◆ **Your instructions**: Starting from the line with "1993 – 2026", transcribe each line to the end of the records below. Copy them exactly and write nothing else.

Saved data entries
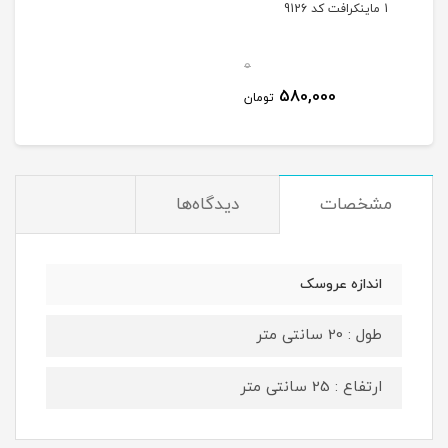
1 ماینکرافت کد 9126
0
580,000
تومان
مشخصات
دیدگاه‌ها
اندازه عروسک
طول : 20 سانتی متر
ارتفاع : 25 سانتی متر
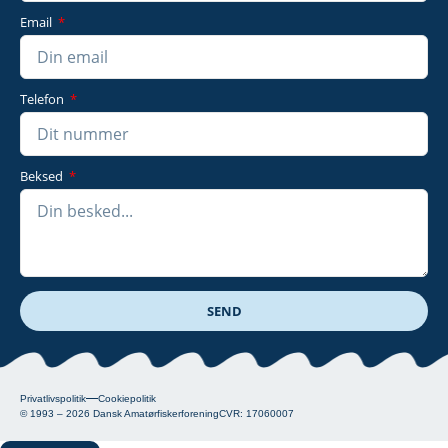
Email
Telefon
Beksed
SEND
Privatlivspolitik
Cookiepolitik
© 1993 – 2026
Dansk Amatørfiskerforening
CVR: 17060007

◆ **Response to this task**:
© 1993 – 2026
Dansk Amatørfiskerforening
CVR: 17060007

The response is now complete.